## [Dataset entries]

----

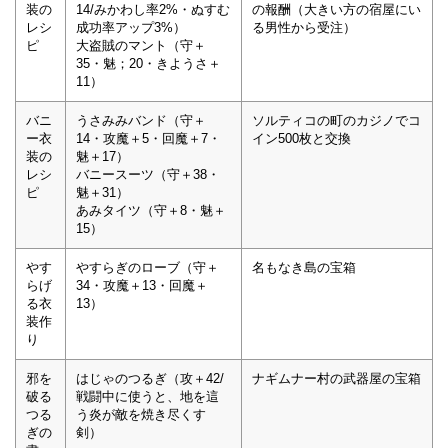
装の
14/みかわし率2%・ぬすむ
の報酬（大きい方の宿屋にい
レシ
成功率アップ3%）
る男性から受注）
ピ
大盗賊のマント（守＋
35・魅；20・きようさ＋
11）
バニ
うさみみバンド（守＋
ソルティコの町のカジノでコ
ー衣
14・攻魔＋5・回魔＋7・
イン500枚と交換
装の
魅＋17）
レシ
バニースーツ（守＋38・
ピ
魅＋31）
あみタイツ（守＋8・魅＋
15）
やす
やすらぎのローブ（守＋
名もなき島の宝箱
らげ
34・攻魔＋13・回魔＋
る衣
13）
装作
り
邪を
はじゃのつるぎ（攻＋42/
ナギムナー村の武器屋の宝箱
破る
戦闘中に使うと、地を這
つる
う炎が敵を焼き尽くす
ぎの
剣）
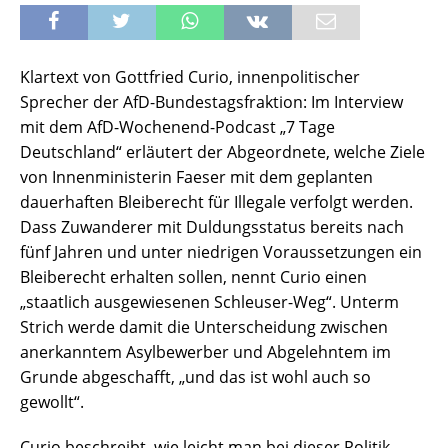
Klartext von Gottfried Curio, innenpolitischer
Sprecher der AfD-Bundestagsfraktion: Im Interview
mit dem AfD-Wochenend-Podcast „7 Tage
Deutschland“ erläutert der Abgeordnete, welche Ziele
von Innenministerin Faeser mit dem geplanten
dauerhaften Bleiberecht für Illegale verfolgt werden.
Dass Zuwanderer mit Duldungsstatus bereits nach
fünf Jahren und unter niedrigen Voraussetzungen ein
Bleiberecht erhalten sollen, nennt Curio einen
„staatlich ausgewiesenen Schleuser-Weg“. Unterm
Strich werde damit die Unterscheidung zwischen
anerkanntem Asylbewerber und Abgelehntem im
Grunde abgeschafft, „und das ist wohl auch so
gewollt“.
Curio beschreibt, wie leicht man bei dieser Politik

----

## [Exercise]
Return every line above exactly, omitting images.

## [Response]
装の
14/みかわし率2%・ぬすむ
の報酬（大きい方の宿屋にい
レシ
成功率アップ3%）
る男性から受注）
ピ
大盗賊のマント（守＋
35・魅；20・きようさ＋
11）
バニ
うさみみバンド（守＋
ソルティコの町のカジノでコ
ー衣
14・攻魔＋5・回魔＋7・
イン500枚と交換
装の
魅＋17）
レシ
バニースーツ（守＋38・
ピ
魅＋31）
あみタイツ（守＋8・魅＋
15）
やす
やすらぎのローブ（守＋
名もなき島の宝箱
らげ
34・攻魔＋13・回魔＋
る衣
13）
装作
り
邪を
はじゃのつるぎ（攻＋42/
ナギムナー村の武器屋の宝箱
破る
戦闘中に使うと、地を這
つる
う炎が敵を焼き尽くす
ぎの
剣）
Klartext von Gottfried Curio, innenpolitischer
Sprecher der AfD-Bundestagsfraktion: Im Interview
mit dem AfD-Wochenend-Podcast „7 Tage
Deutschland“ erläutert der Abgeordnete, welche Ziele
von Innenministerin Faeser mit dem geplanten
dauerhaften Bleiberecht für Illegale verfolgt werden.
Dass Zuwanderer mit Duldungsstatus bereits nach
fünf Jahren und unter niedrigen Voraussetzungen ein
Bleiberecht erhalten sollen, nennt Curio einen
„staatlich ausgewiesenen Schleuser-Weg“. Unterm
Strich werde damit die Unterscheidung zwischen
anerkanntem Asylbewerber und Abgelehntem im
Grunde abgeschafft, „und das ist wohl auch so
gewollt“.
Curio beschreibt, wie leicht man bei dieser Politik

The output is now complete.